A concessionária Rodovias das Colinas, por meio da assessoria de imprensa, afirmou que nunca emitiu boletos ou qualquer documento que gere pagamento após a passagem pela praça de pedágio. Disse também que aceita como formas de pagamento dinheiro; vale-pedágio, sistema eletrônico (tags), Visa Vale-Pedágio e cupom para empresas que precisam fornecer vale-pedágio aos transportadores. A reportagem insistiu no contato com a assessoria para confirmar as informações dadas pelas funcionárias das praças de pedágio e a assessoria informou que os funcionários “não representam” a empresa. E afirmou que em todas as suas praças de cobrança há placas indicativas de último retorno disponível antes de acesso ao pedágio.

Saiba mais

Opções dadas pelas concessionárias para o motorista sem dinheiro

Rota das Bandeiras

Emite um documento chamado de “reconhecimento de dívida” que é um cupom para pagamento em até três dias em qualquer praça da concessionária.

Rodovias do Tietê

Não possui mais boleto bancário ou termo de reconhecimento de dívida, mas oferece ao usuário o retorno operacional na praça de pedágio.

CCR AutoBAn

A passagem do veículo pode ser autorizada após o usuário ser informado e concordar com procedimentos para pagamento posterior, que são definidos caso a caso.

Renovias

O motorista é orientado a estacionar em local seguro ao lado da praça e a fazer o retorno operacional, com prazo de 20 minutos para utilizar o próximo retorno e voltar ao seu ponto de origem.

Rodovias das Colinas

Quem não tiver dinheiro tem de usar vale-pedágio, sistema eletrônico (tags), Visa Vale-Pedágio ou cupom fornecido a empresas.

Ponto de Vista

Gustavo Bovi Gonçalves, Advogado especialista em direito administrativo

A ação da concessionária Colinas é completamente ilegal. Se a pessoa não tem dinheiro, ela não pode ser obrigada a evadir o pedágio. Para acontecer a evasão de pedágio é preciso que o indivíduo sinta vontade de cometer a prática, e não se sinta coagido a fazer isso, como eles estão fazendo com o usuário. Ela tem que apresentar alternativas, o número de uma conta corrente, por exemplo.

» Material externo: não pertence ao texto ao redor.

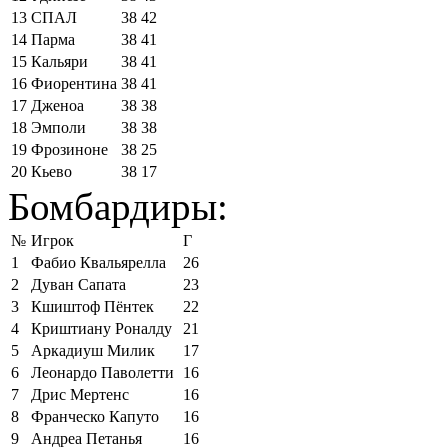
13
СПАЛ
38
42
14
Парма
38
41
15
Кальяри
38
41
16
Фиорентина
38
41
17
Дженоа
38
38
18
Эмполи
38
38
19
Фрозиноне
38
25
20
Кьево
38
17
Бомбардиры:
№
Игрок
Г
1
Фабио Квальярелла
26
2
Дуван Сапата
23
3
Кшиштоф Пёнтек
22
4
Криштиану Роналду
21
5
Аркадиуш Милик
17
6
Леонардо Паволетти
16
7
Дрис Мертенс
16
8
Франческо Капуто
16
9
Андреа Петанья
16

Já aconteceu comigo. A concessionária me deu uma conta bancária para fazer o depósito, é legítimo e correto. Eles estão violando o princípio da moralidade administrativa, em que são obrigados a agir com lealdade e boa-fé, já que são empresas concessionárias do Estado. Eles não podem obrigar um indivíduo a fazer evasão de pedágio.

As pessoas que sofreram essa ação devem, assim que chegar a multa, abrir um pedido administrativo na concessionária para anular a infração e também por meio de um advogado na Justiça para pedir a anulação imediata da infração, já que ela é ilegal. Uma coisa dessa não tem cabimento.